En général, on avait l’impression qu’une guerre venait d’éclater. Je m’attendais en fait à ce que la loi martiale soit imposée, que l’armée soit amenée à intervenir. Mais, curieusement, les autorités ne l’ont pas fait et ont fait marche arrière. Peut-être qu’il s’est produit un déclic ou que les autorités ne s’attendaient pas à une résistance aussi opiniâtre et à cette vague de haine qui les a frappées pour avoir truqué les élections, pour avoir volé aux gens la possibilité d’exprimer leur choix.
Nous avons pu voir que, à cette époque, le Bélarus tout entier était bouleversé, les gens demandaient justice et rien que la justice. Il s’agissait certainement d’un ordre, voire même de plusieurs ordres. Il y a eu un ordre de réprimer violemment les protestations de masse et de le faire sadiquement, en infligeant des tortures, des blessures et des meurtres.

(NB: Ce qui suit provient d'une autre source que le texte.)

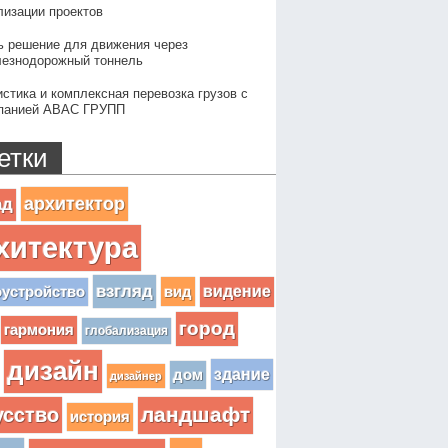
лизации проектов
ь решение для движения через
езнодорожный тоннель
истика и комплексная перевозка грузов с
панией АВАС ГРУПП
етки
архитектор
ад
хитектура
взгляд
вид
видение
оустройство
город
гармония
глобализация
дизайн
здание
дом
дизайнер
усство
ландшафт
история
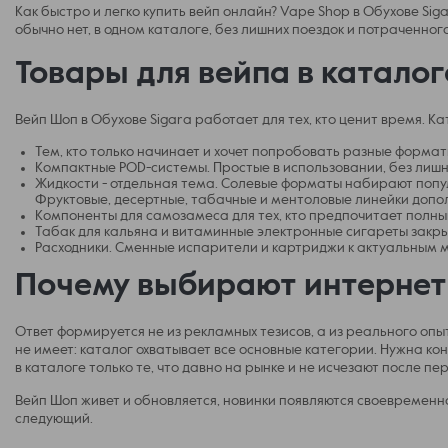
Как быстро и легко купить вейп онлайн? Vape Shop в Обухове Sig
обычно нет, в одном каталоге, без лишних поездок и потраченног
Товары для вейпа в каталог
Вейп Шоп в Обухове Sigara работает для тех, кто ценит время. 
Тем, кто только начинает и хочет попробовать разные формат
Компактные POD-системы. Простые в использовании, без лишн
Жидкости - отдельная тема. Солевые форматы набирают попу
Фруктовые, десертные, табачные и ментоловые линейки допол
Компоненты для самозамеса для тех, кто предпочитает полны
Табак для кальяна и витаминные электронные сигареты закр
Расходники. Сменные испарители и картриджи к актуальным м
Почему выбирают интернет 
Ответ формируется не из рекламных тезисов, а из реального оп
не имеет: каталог охватывает все основные категории. Нужна ко
в каталоге только те, что давно на рынке и не исчезают после пер
Вейп Шоп живет и обновляется, новинки появляются своевременно
следующий.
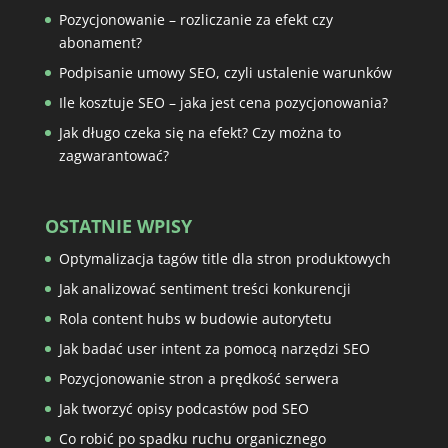
Pozycjonowanie – rozliczanie za efekt czy
abonament?
Podpisanie umowy SEO, czyli ustalenie warunków
Ile kosztuje SEO – jaka jest cena pozycjonowania?
Jak długo czeka się na efekt? Czy można to
zagwarantować?
OSTATNIE WPISY
Optymalizacja tagów title dla stron produktowych
Jak analizować sentiment treści konkurencji
Rola content hubs w budowie autorytetu
Jak badać user intent za pomocą narzędzi SEO
Pozycjonowanie stron a prędkość serwera
Jak tworzyć opisy podcastów pod SEO
Co robić po spadku ruchu organicznego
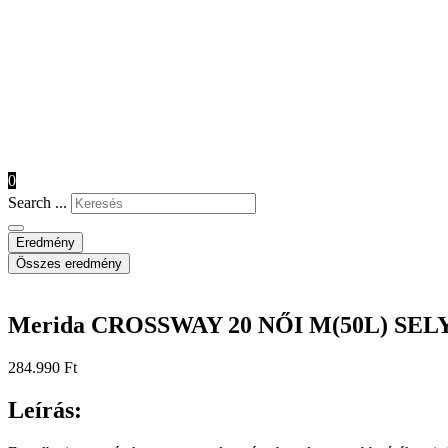
0
Search ...
Eredmény
Összes eredmény
Merida CROSSWAY 20 NŐI M(50L) S
284.990
Ft
Leírás:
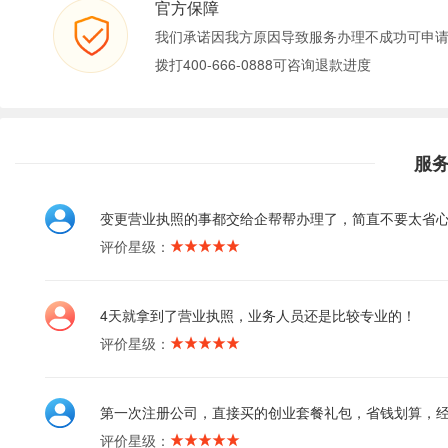
官方保障
我们承诺因我方原因导致服务办理不成功可申
拨打400-666-0888可咨询退款进度
服
变更营业执照的事都交给企帮帮办理了，简直不要太省
评价星级：
4天就拿到了营业执照，业务人员还是比较专业的！
评价星级：
第一次注册公司，直接买的创业套餐礼包，省钱划算，
评价星级：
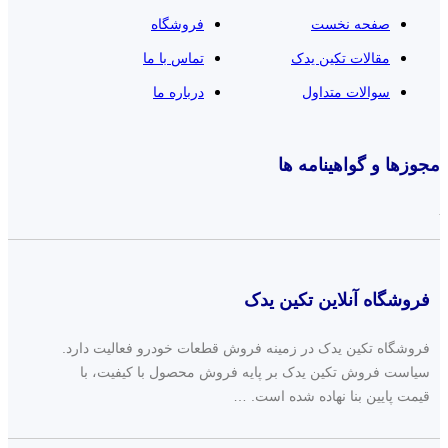
صفحه نخست
فروشگاه
مقالات تکین یدک
تماس با ما
سوالات متداول
درباره ما
مجوزها و گواهینامه ها
فروشگاه آنلاین تکین یدک
فروشگاه تکین یدک در زمینه فروش قطعات خودرو فعالیت دارد.
سیاست فروش تکین یدک بر پایه فروش محصول با کیفیت، با
قیمت پایین بنا نهاده شده است. …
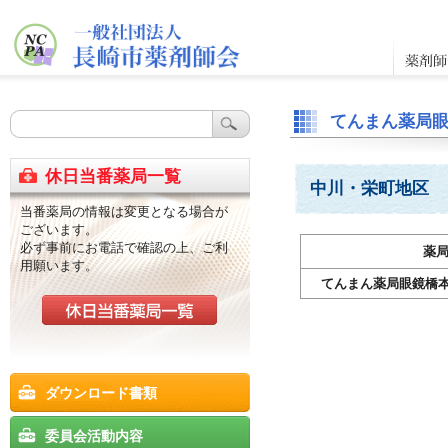
てんまん薬局
休日当番薬局一覧
中川・栄町地区
当番薬局の情報は変更となる場合が
ございます。
必ず事前にお電話で確認の上、ご利
薬
用願います。
てんまん薬局眼鏡橋
ダウンロード書類
委員会活動内容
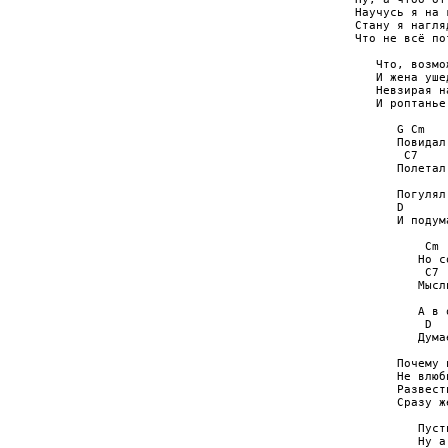
Научусь я на 
Стану я нагля
Что не всё по
   Что, возмо
   И жена уше
   Невзирая н
   И роптанье
      G Cm   
      Повидал
       C7    
      Полетал
             
      Погулял
      D      
      И подум
          Cm 
         Но с
          C7 
         Мысл
             
         А в 
          D  
         Дума
      Почему 
      Не влюб
      Развест
      Сразу ж
         Пуст
         Ну а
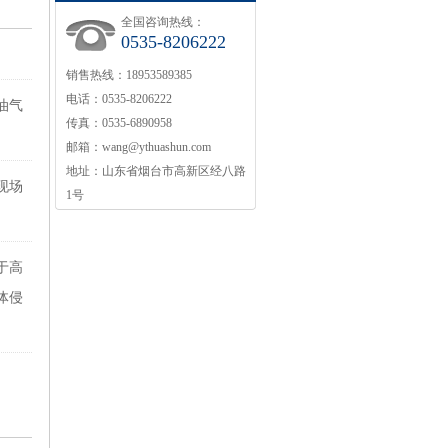
全国咨询热线：
0535-8206222
销售热线：18953589385
电话：0535-8206222
油气
传真：0535-6890958
邮箱：wang@ythuashun.com
地址：山东省烟台市高新区经八路
现场
1号
于高
体侵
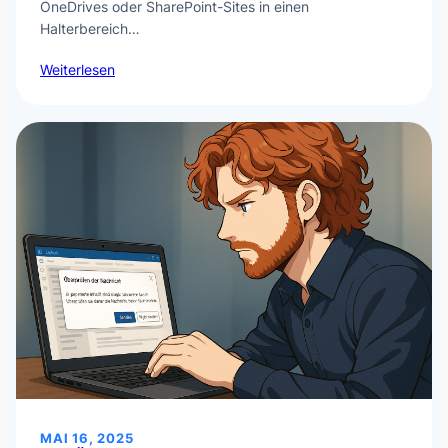
OneDrives oder SharePoint-Sites in einen
Halterbereich…
Weiterlesen
MAI 16, 2025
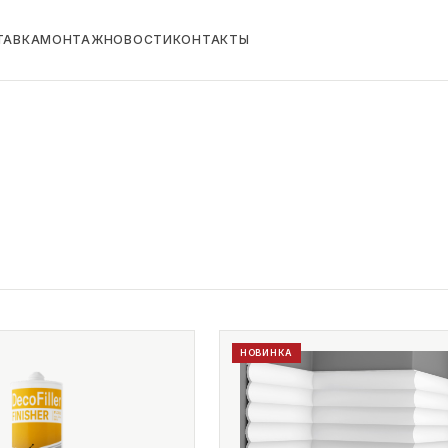
ТАВКА
МОНТАЖ
НОВОСТИ
КОНТАКТЫ
НОВИНКА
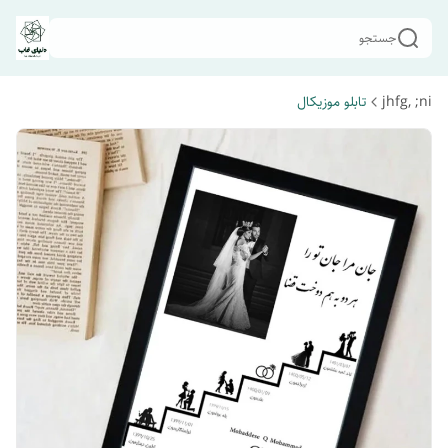
جستجو
jhfg, ;ni
تابلو موزیکال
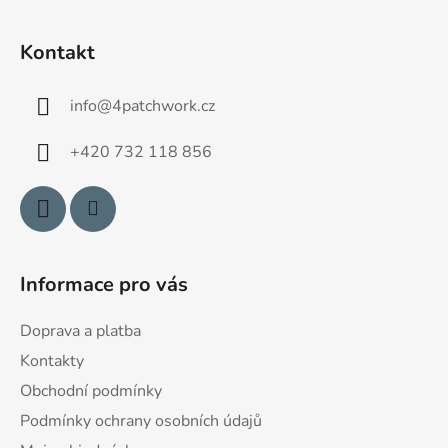
Z
á
Kontakt
p
a
info
@
4patchwork.cz
t
í
+420 732 118 856
Informace pro vás
Doprava a platba
Kontakty
Obchodní podmínky
Podmínky ochrany osobních údajů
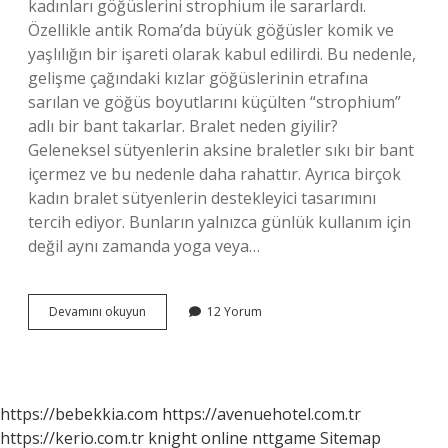
kadınları göğüslerini strophium ile sararlardı.
Özellikle antik Roma’da büyük göğüsler komik ve
yaşlılığın bir işareti olarak kabul edilirdi. Bu nedenle,
gelişme çağındaki kızlar göğüslerinin etrafına
sarılan ve göğüs boyutlarını küçülten “strophium”
adlı bir bant takarlar. Bralet neden giyilir?
Geleneksel sütyenlerin aksine braletler sıkı bir bant
içermez ve bu nedenle daha rahattır. Ayrıca birçok
kadın bralet sütyenlerin destekleyici tasarımını
tercih ediyor. Bunların yalnızca günlük kullanım için
değil aynı zamanda yoga veya…
Bralet
Devamını okuyun
12 Yorum
Kim
Icat
Etti
https://bebekkia.com
https://avenuehotel.com.tr
https://kerio.com.tr
knight online
nttgame
Sitemap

J’ai consulté les archives de Viasna pour voir ce qu’il en était après la Marche de la liberté de 1999, il y a 20 ans. Tant à l’époque que cette fois, la grande majorité des personnes arrêtées étaient des citoyens lambda, ce n’était pas des activistes encadrés ou des unités formées prêtes à prendre le pouvoir par la force, pour ainsi dire. Il s’agissait de personnes issues des milieux les plus divers.
Nous l’avons bien vu lorsque ces personnes sont venues nous apporter leur témoignage et ont commencé à nous parler. Il y a cette tension permanente. Vous êtes vraiment là tout le temps comme à la guerre. Il s’avère maintenant que notre travail est un crime, il a été mis hors la loi.
Mais dans l’immense majorité des cas, l’attitude des gens n’a pas changé, c’est absolument sûr. Les gens n’ont pas l’intention d’accepter ces autorités, et celles-ci se retrouvent en minorité. Cela ne peut pas durer longtemps. Je dirais qu’il faut juste survivre, il faut survivre en ces temps…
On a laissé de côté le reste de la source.